NVIDIA AI Introduces ASPIRE: A Self-Improving Robotics Framework Reaching 31% Zero-Shot on LIBERO-Pro Long Tasks

Traditional robot programming is hard to scale. It requires orchestrating multimodal perception, physical contact dynamics, diverse configurations, and execution failures by hand. Code-as-policy systems let language models compose these into executable robot programs. That makes robot behavior inspectable, editable, and debuggable.

But existing robotic coding agents run in naive execution environments. They receive only coarse, task-level feedback. A failed rollout signals that the task failed, not why. The root cause can be perception, motion planning, grasping, contact dynamics, or long-horizon coordination. These systems also discard fixes once a task ends. So the agent solving its hundredth task is no more experienced than at its first.

A team of researchers from NVIDIA, University of Michigan, UIUC, UC Berkeley, and CMU introduces ASPIRE (Agentic Skill Programming through Iterative Robot Exploration). It is a continual learning system that writes and refines robot control programs. It also distills validated fixes into a reusable, transferable skill library.

How ASPIRE works

ASPIRE runs an open-ended learning loop with three components. It uses a coordinator–actor architecture. A central coordinator manages the shared skill library and dispatches actor coding agents to tasks. Actors do not exchange full chat histories or raw trajectories. Only distilled skills move between them.

Closed-loop robot execution engine: This replaces coarse rollout feedback with per-primitive multimodal traces. For each perception, planning, and control call, it stores inputs, outputs, and return status. It also stores RGB keyframes, overlays, grasp candidates, object poses, and motion-planning results. The agent inspects only the calls implicated by a failure. It then localizes the fault and validates a repair through re-execution.

Skill library: Reusable knowledge is rarely an entire task program. So the library stores heterogeneous fixes. These include localization heuristics, perception prompts, grasping constraints, motion primitives, and debugging workflows. Each skill is compact in-context guidance. It holds a failure signature, a when-to-apply condition, a repair strategy, and often a code sketch.

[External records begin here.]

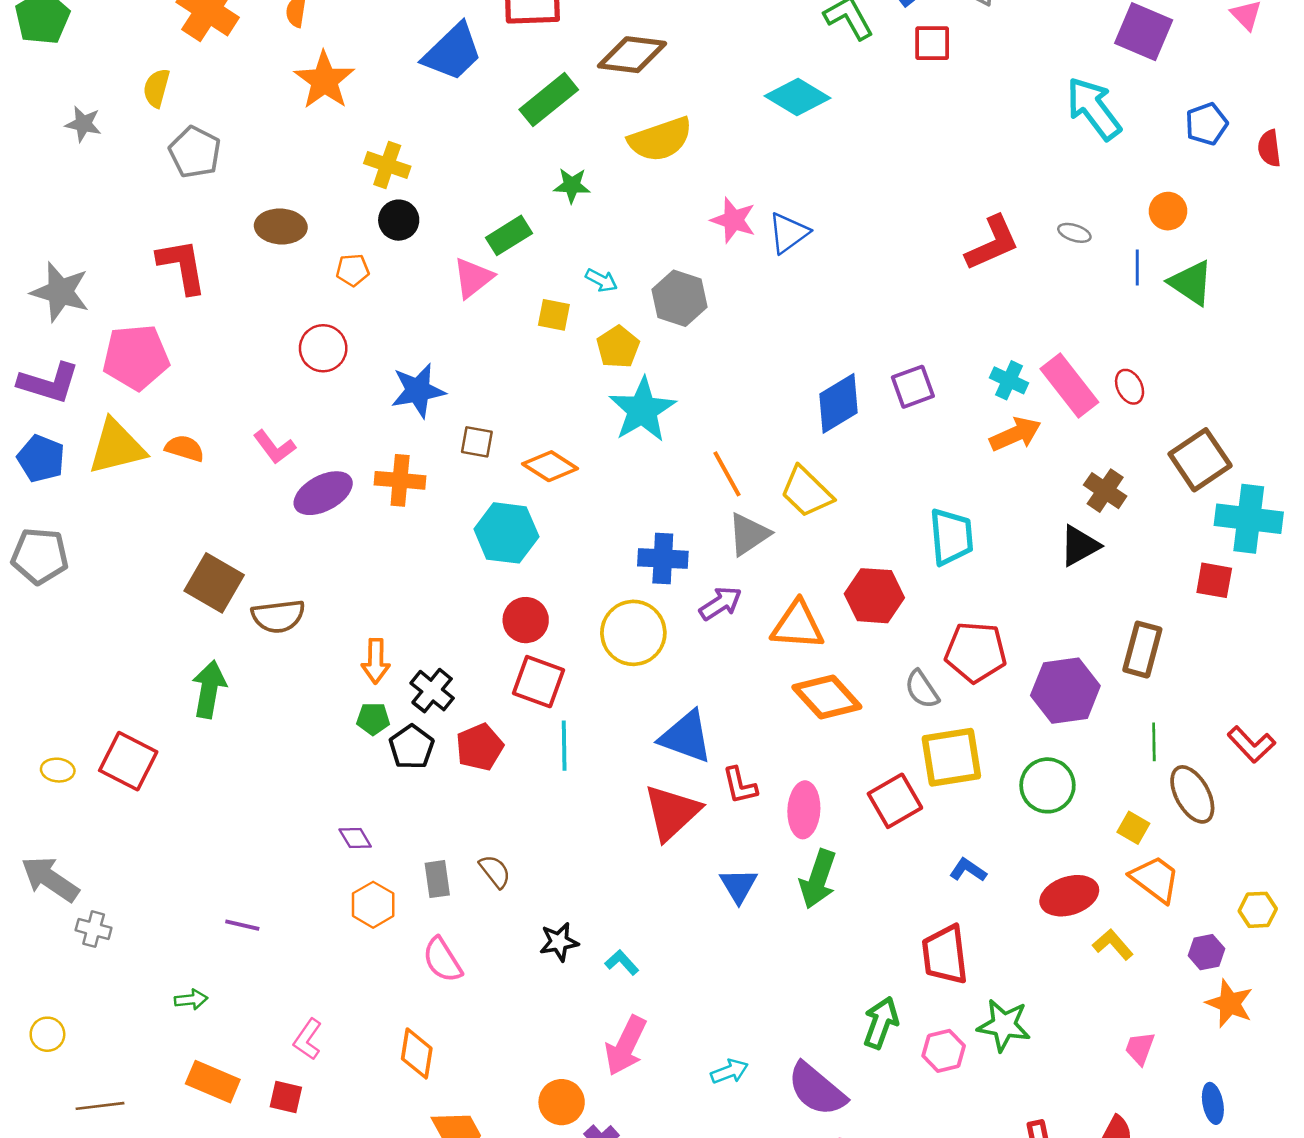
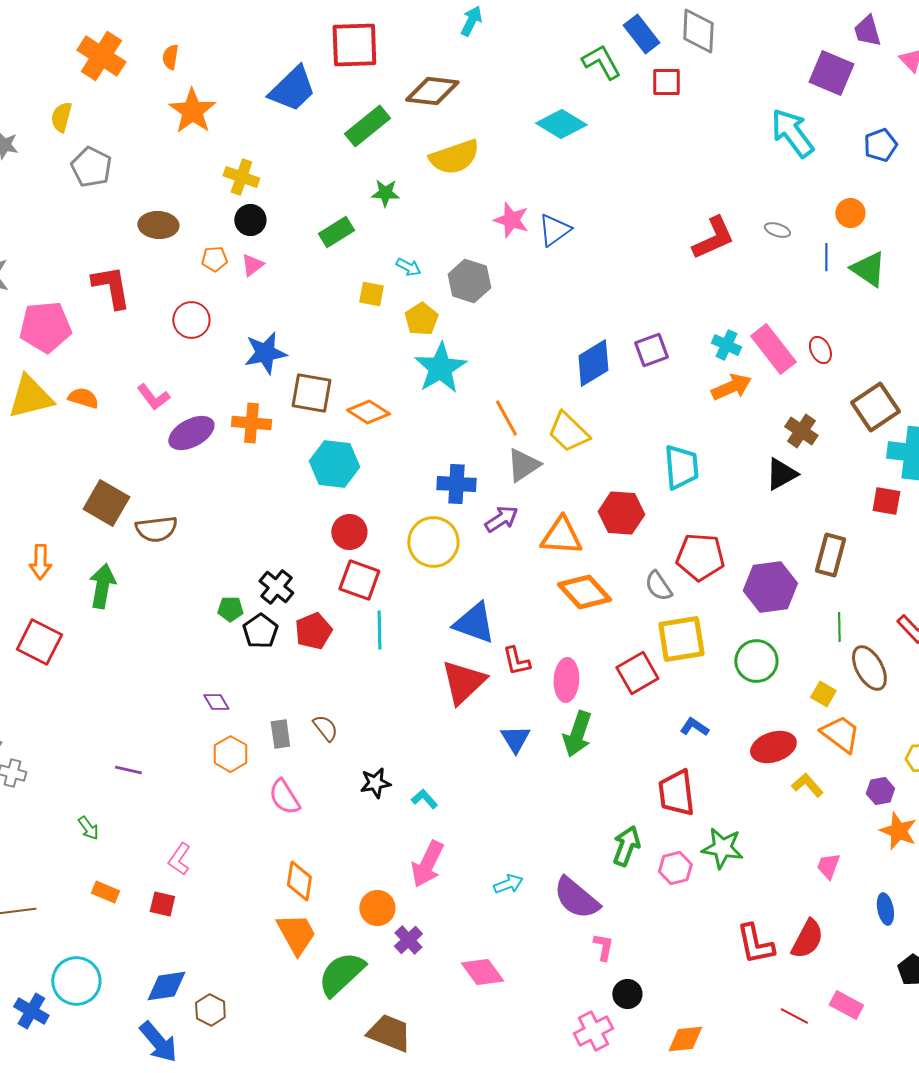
red L-shape: (182, 266) -> (111, 287), moved
pink triangle: (473, 278) -> (252, 265), moved, size x0.7
brown square: (477, 442) -> (311, 393), size x1.6
orange arrow: (376, 661) -> (40, 562), moved
green arrow: (191, 1000) -> (88, 828), turned 60
orange diamond: (417, 1053) -> (299, 881), moved
orange rectangle: (213, 1082) -> (105, 892), size x0.7

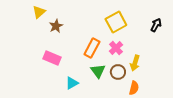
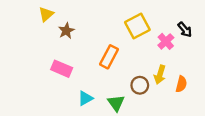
black arrow: (156, 25) -> (185, 30), turned 112
pink cross: (116, 48) -> (166, 41), moved
green triangle: (98, 71) -> (116, 103), moved
orange semicircle: (134, 88) -> (181, 84), moved

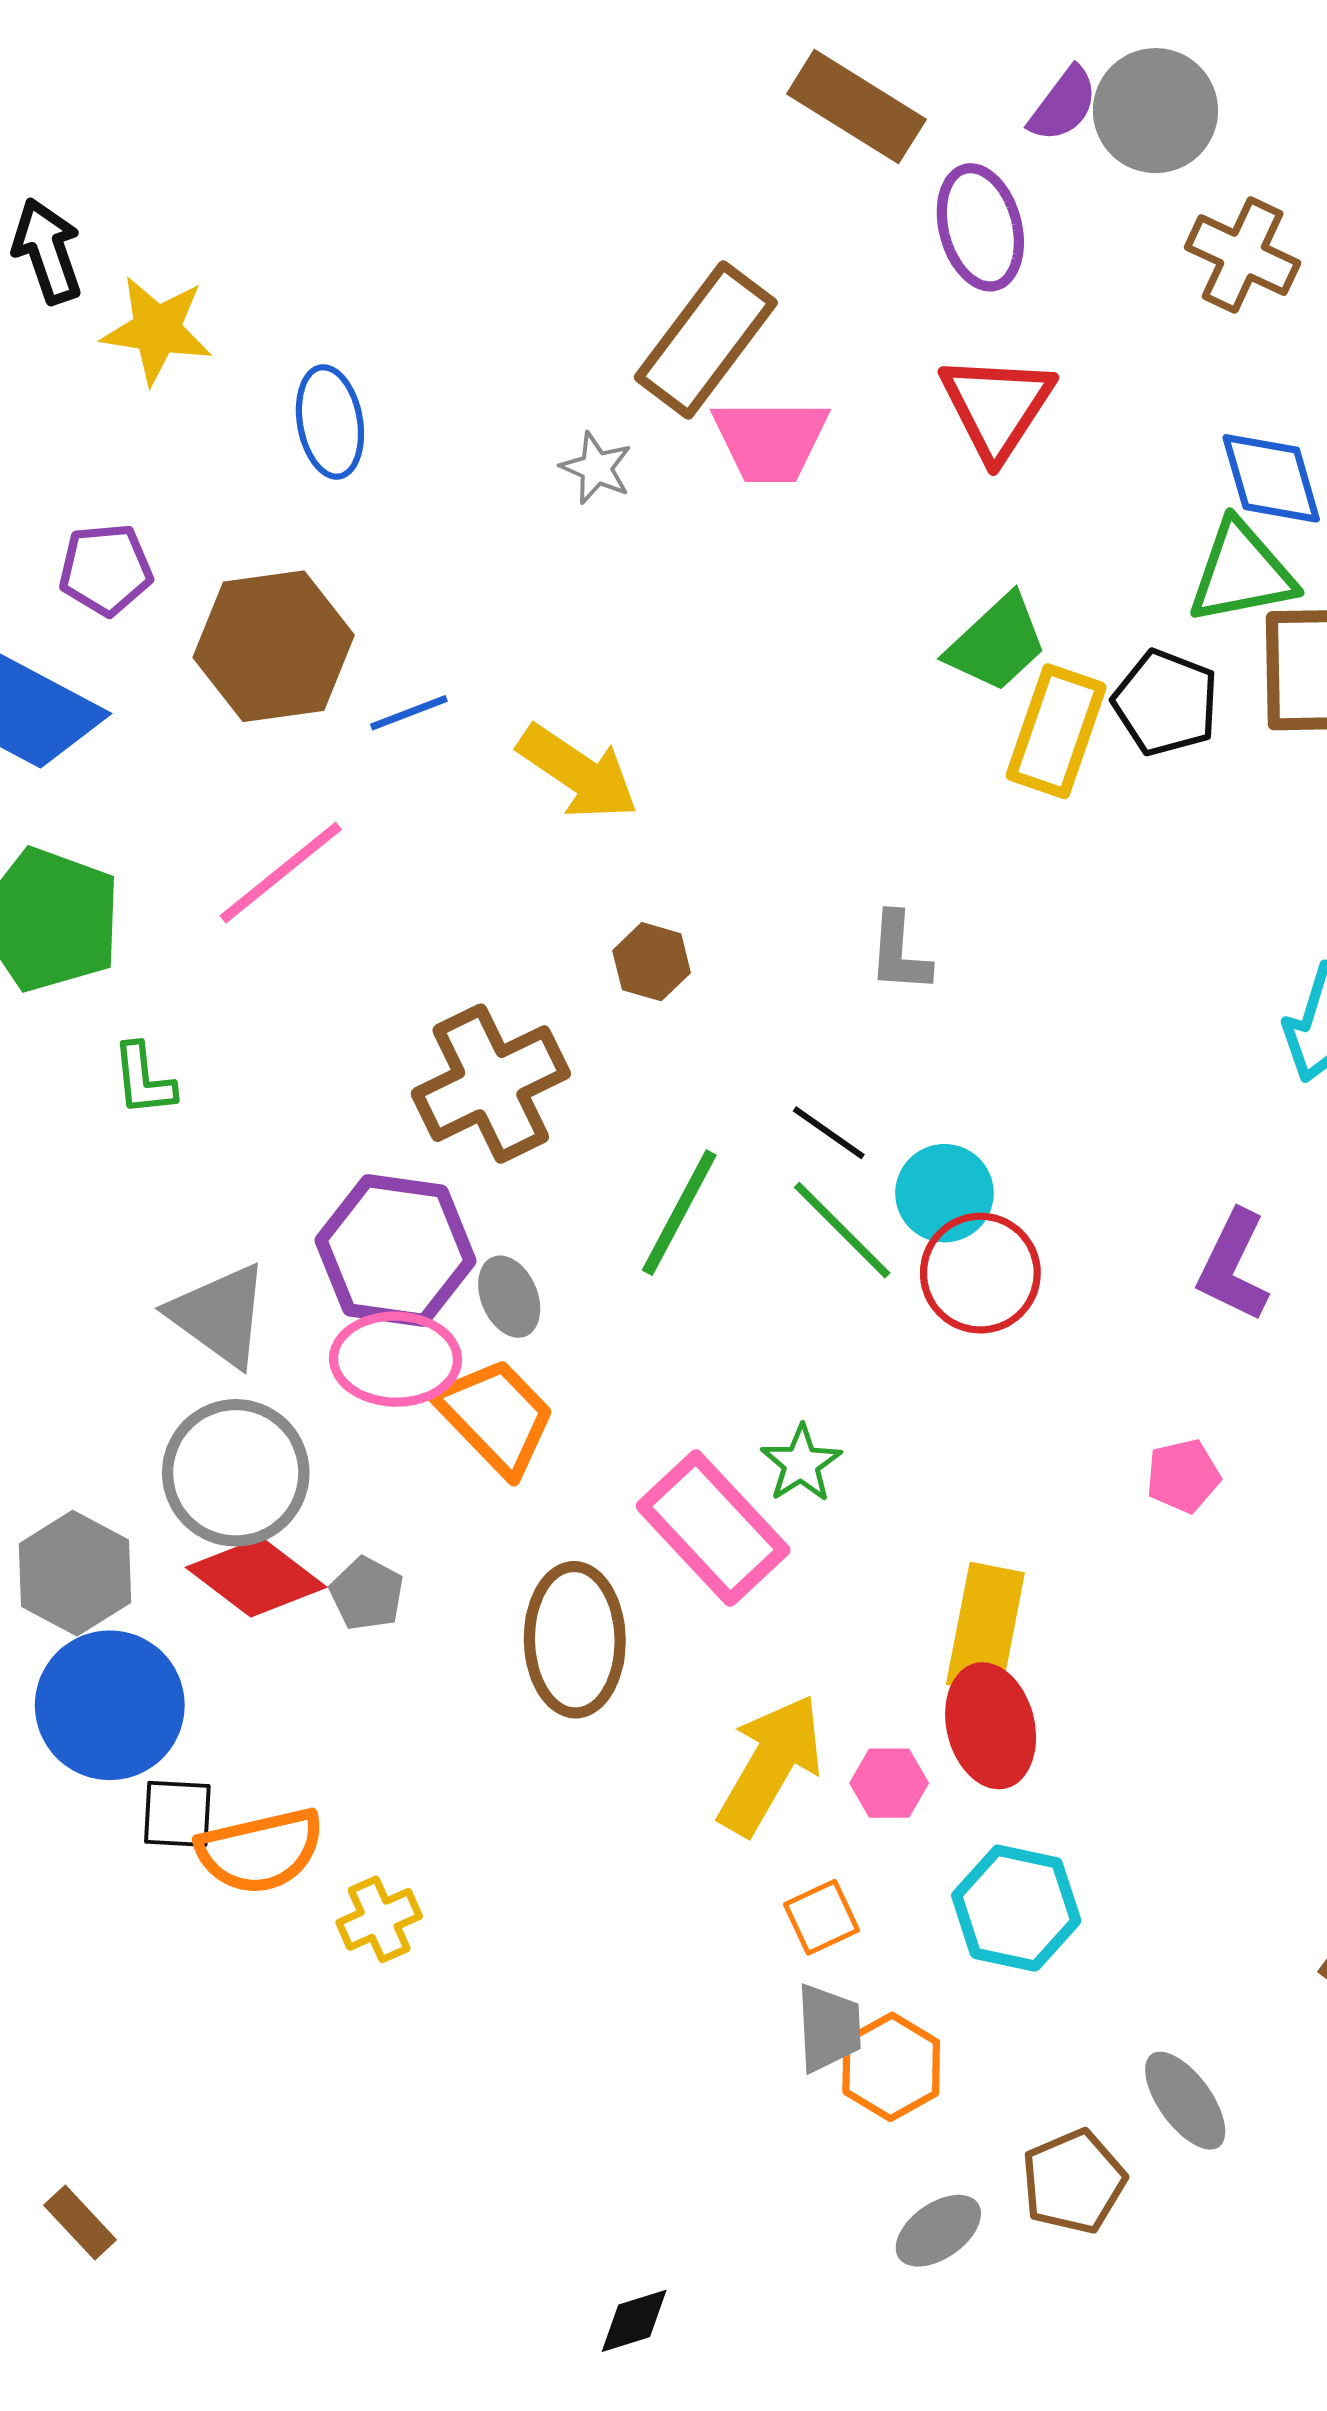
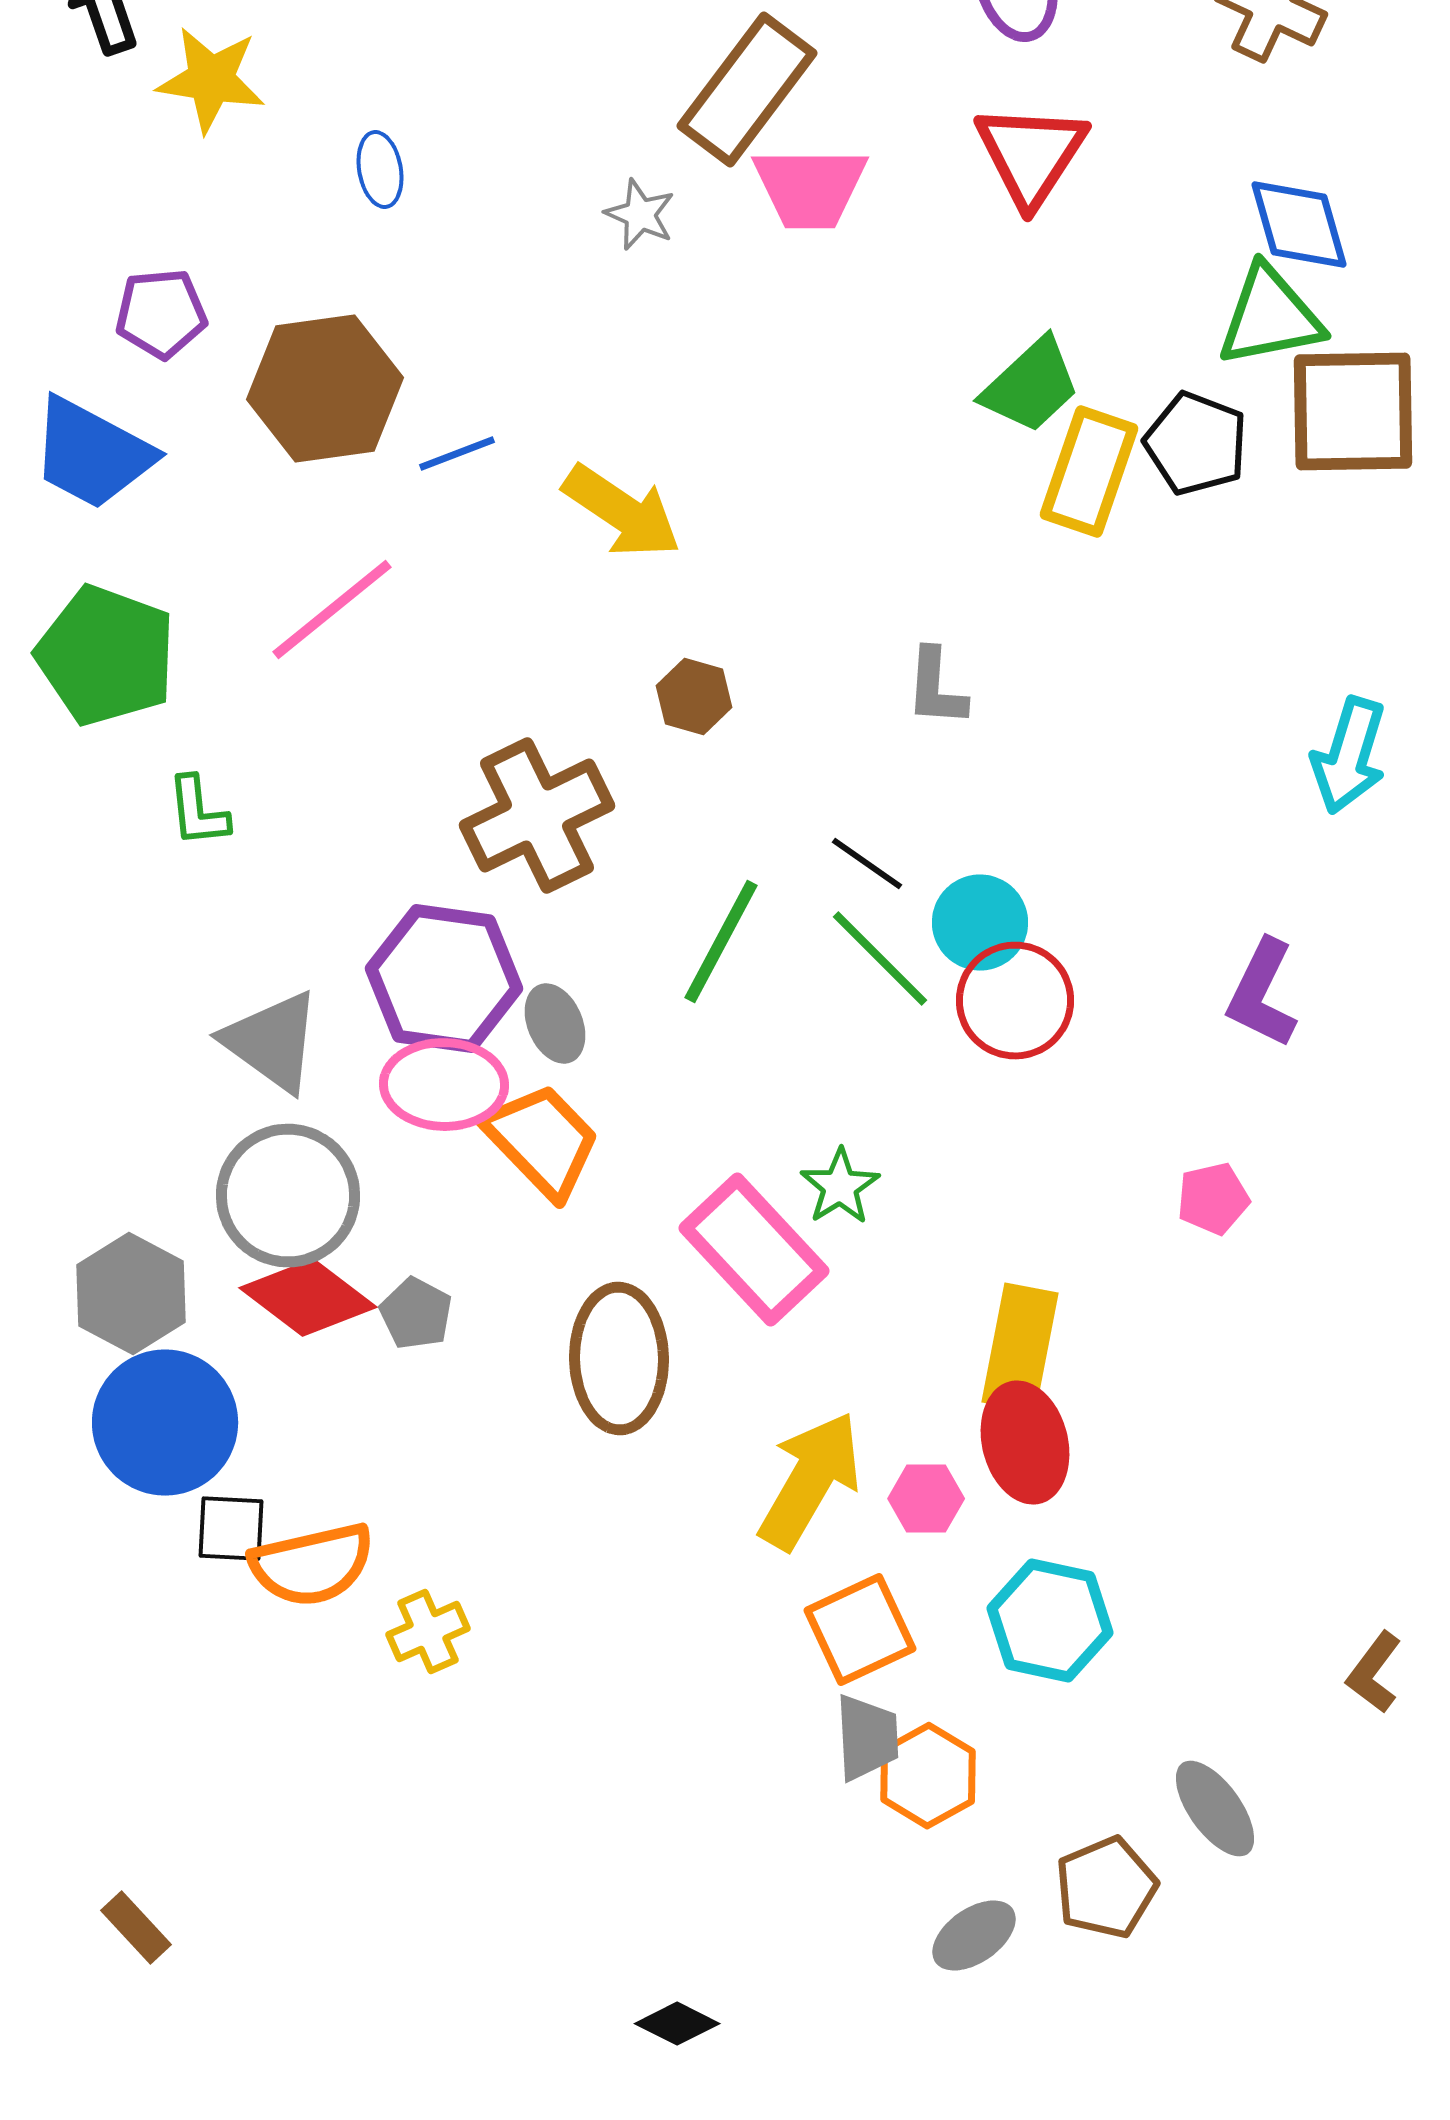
blue ellipse: (330, 422) -> (380, 170), size x0.7
orange square: (822, 1917) -> (860, 1630), size x1.5
black diamond: (634, 2321) -> (677, 2024), turned 44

The coordinator admits only patterns that pass debug validation and API-policy checks.

Evolutionary search: Trace-guided debugging alone can collapse into local repair loops. The agent keeps patching the same failed strategy. To broaden exploration, ASPIRE proposes K candidate programs each round. Candidates condition on top-performing prior programs and their remaining failure traces. The next round explores distinct strategies rather than refining one solution.

In simulation, the coding agent is Claude Code with Claude Opus 4.6 and a 1M-token context window. Programs are written in CaP-X, an open-source code-as-policy framework built on MuJoCo Playground. The agent cannot read simulator ground truth. Reading physics-engine state or asset files like .bddl, .xml, or .urdf is forbidden. The rule is simple. If a real robot with a camera could do it, it is allowed.